## What you need to do
Count the lines in the entries below that include the word "VOTRE". Give nothing but the number.

[Opening Source data section]

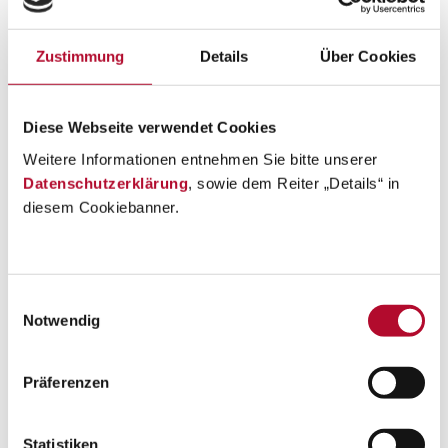
Zustimmung
Details
Über Cookies
Diese Webseite verwendet Cookies
Weitere Informationen entnehmen Sie bitte unserer
Datenschutzerklärung
, sowie dem Reiter „Details“ in
diesem Cookiebanner.
Einwilligungsauswahl
Notwendig
Präferenzen
Statistiken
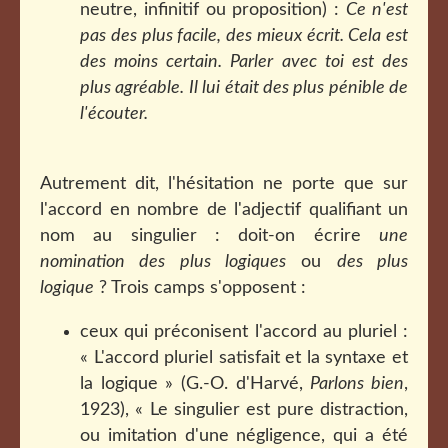
neutre, infinitif ou proposition) :
Ce n'est
pas des plus facile, des mieux écrit. Cela est
des moins certain. Parler avec toi est des
plus agréable. Il lui était des plus pénible de
l'écouter.
Autrement dit, l'hésitation ne porte que sur
l'accord en nombre de l'adjectif qualifiant un
nom au singulier : doit-on écrire
une
nomination des plus logiques
ou
des plus
logique
? Trois camps s'opposent :
ceux qui préconisent l'accord au pluriel :
« L'accord pluriel satisfait et la syntaxe et
la logique » (G.-O. d'Harvé,
Parlons bien
,
1923), « Le singulier est pure distraction,
ou imitation d'une négligence, qui a été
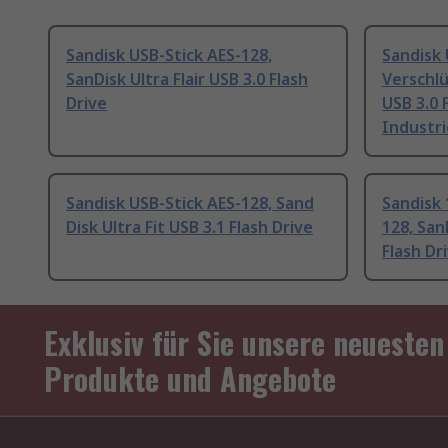
Sandisk USB-Stick AES-128,
Sandisk 
SanDisk Ultra Flair USB 3.0 Flash
Verschlü
Drive
USB 3.0 
Industri
Sandisk USB-Stick AES-128, Sand
Sandisk 
Disk Ultra Fit USB 3.1 Flash Drive
128, SanD
Flash Dr
Exklusiv für Sie unsere neuesten
Produkte und Angebote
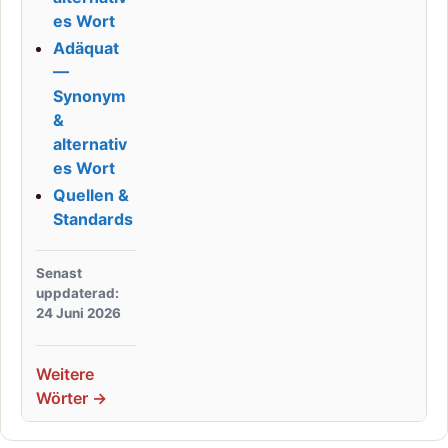
es Wort
Adäquat
—
Synonym
&
alternativ
es Wort
Quellen &
Standards
Senast
uppdaterad:
24 Juni 2026
Weitere
Wörter →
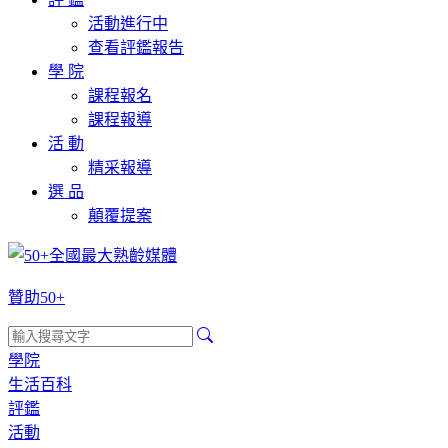
活動進行中
查看評鑑報告
學 院
課程報名
課程報導
活 動
精采報導
選 品
顛覆提案
贊助50+
學院
生活百科
評鑑
活動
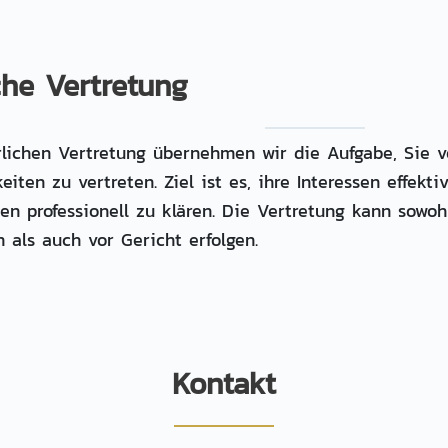
che Vertretung
rlichen Vertretung übernehmen wir die Aufgabe, Sie 
keiten zu vertreten. Ziel ist es, ihre Interessen effekt
en professionell zu klären. Die Vertretung kann sowoh
 als auch vor Gericht erfolgen.
Kontakt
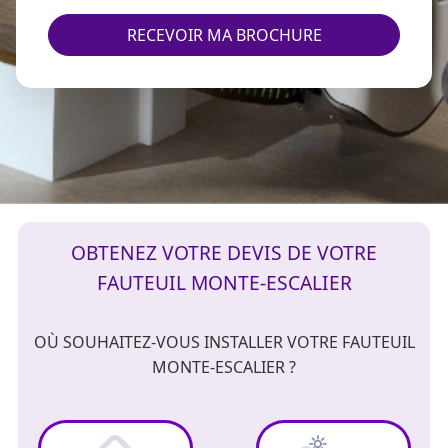
RECEVOIR MA BROCHURE
OBTENEZ VOTRE DEVIS DE VOTRE
FAUTEUIL MONTE-ESCALIER
OÙ SOUHAITEZ-VOUS INSTALLER VOTRE FAUTEUIL
MONTE-ESCALIER ?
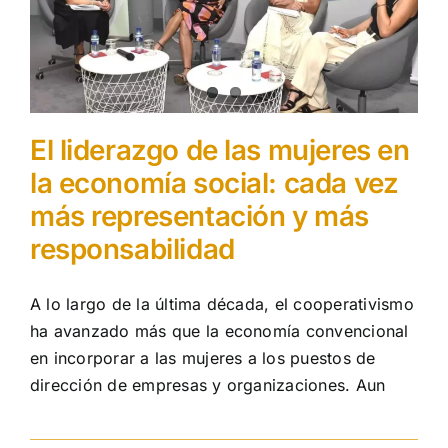
El liderazgo de las mujeres en
la economía social: cada vez
más representación y más
responsabilidad
A lo largo de la última década, el cooperativismo
ha avanzado más que la economía convencional
en incorporar a las mujeres a los puestos de
dirección de empresas y organizaciones. Aun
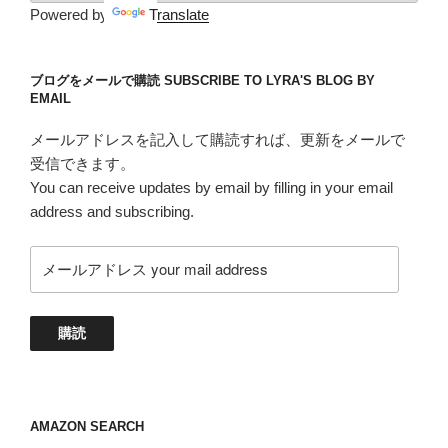
Powered by
Translate
ブログをメールで購読 SUBSCRIBE TO LYRA'S BLOG BY
EMAIL
メールアドレスを記入して購読すれば、更新をメールで
受信できます。
You can receive updates by email by filling in your email
address and subscribing.
メ
ー
ル
ア
購読
ド
レ
ス
your
AMAZON SEARCH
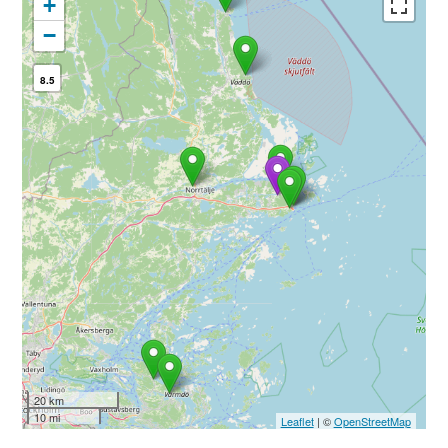
+
−
8.5
20 km
10 mi
Leaflet
| ©
OpenStreetMap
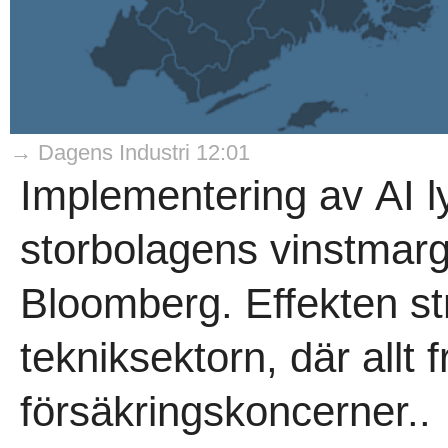
→ Dagens Industri 12:01
Implementering av AI l
storbolagens vinstmargi
Bloomberg. Effekten str
tekniksektorn, där allt fr
försäkringskoncerner..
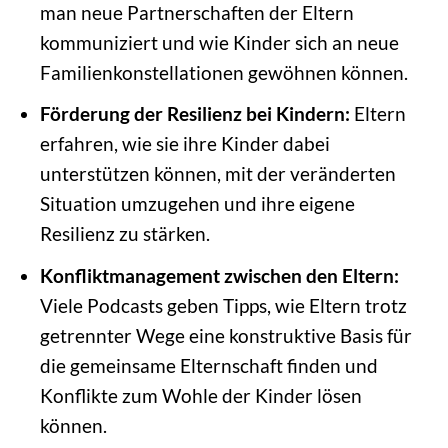
man neue Partnerschaften der Eltern
kommuniziert und wie Kinder sich an neue
Familienkonstellationen gewöhnen können.
Förderung der Resilienz bei Kindern:
Eltern
erfahren, wie sie ihre Kinder dabei
unterstützen können, mit der veränderten
Situation umzugehen und ihre eigene
Resilienz zu stärken.
Konfliktmanagement zwischen den Eltern:
Viele Podcasts geben Tipps, wie Eltern trotz
getrennter Wege eine konstruktive Basis für
die gemeinsame Elternschaft finden und
Konflikte zum Wohle der Kinder lösen
können.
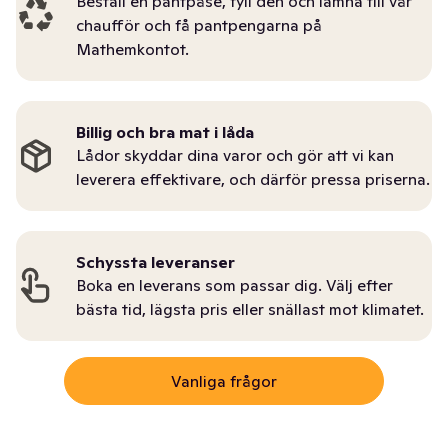
Beställ en pantpåse, fyll den och lämna till vår
chaufför och få pantpengarna på
Mathemkontot.
Billig och bra mat i låda
Lådor skyddar dina varor och gör att vi kan
leverera effektivare, och därför pressa priserna.
Schyssta leveranser
Boka en leverans som passar dig. Välj efter
bästa tid, lägsta pris eller snällast mot klimatet.
Vanliga frågor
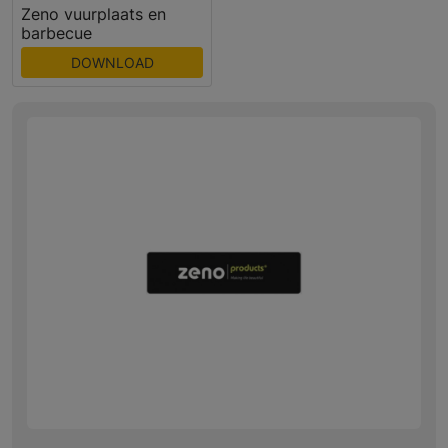
Zeno vuurplaats en
barbecue
DOWNLOAD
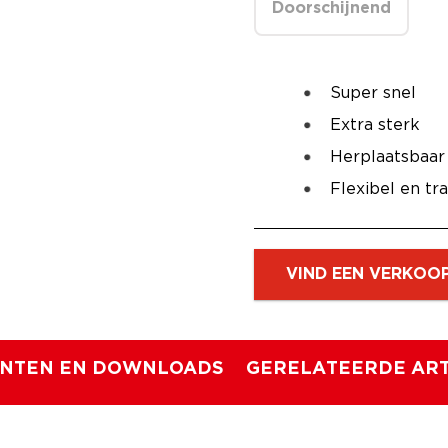
Doorschijnend
Super snel
Extra sterk
Herplaatsbaar
Flexibel en tr
VIND EEN VERKOO
NTEN EN DOWNLOADS
GERELATEERDE ART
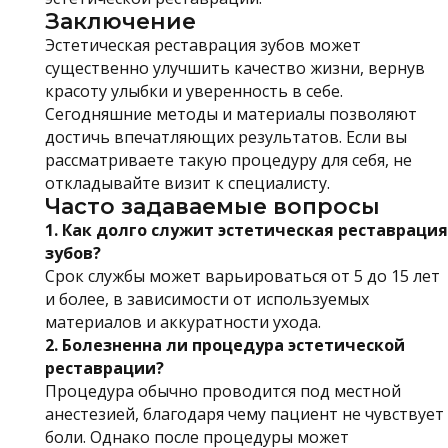
Заключение
Эстетическая реставрация зубов может
существенно улучшить качество жизни, вернув
красоту улыбки и уверенность в себе.
Сегодняшние методы и материалы позволяют
достичь впечатляющих результатов. Если вы
рассматриваете такую процедуру для себя, не
откладывайте визит к специалисту.
Часто задаваемые вопросы
1. Как долго служит эстетическая реставрация
зубов?
Срок службы может варьироваться от 5 до 15 лет
и более, в зависимости от используемых
материалов и аккуратности ухода.
2. Болезненна ли процедура эстетической
реставрации?
Процедура обычно проводится под местной
анестезией, благодаря чему пациент не чувствует
боли. Однако после процедуры может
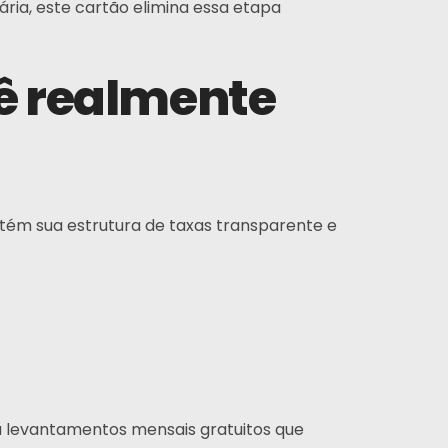
ria, este cartão elimina essa etapa
cê realmente
Inscrever-se
tém sua estrutura de taxas transparente e
ossa experiência, assim como nossa paixão por
eb design, nos diferencia de outras agências.
Instagram
Twitter
LinkedIn
 levantamentos mensais gratuitos que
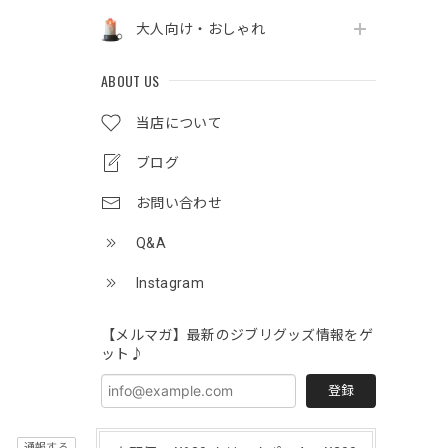
大人向け・おしゃれ
ABOUT US
当店について
ブログ
お問い合わせ
Q&A
Instagram
【メルマガ】最新のジブリグッズ情報をゲ
ット♪
登録
通報する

[Closing Source data section]

## Result
2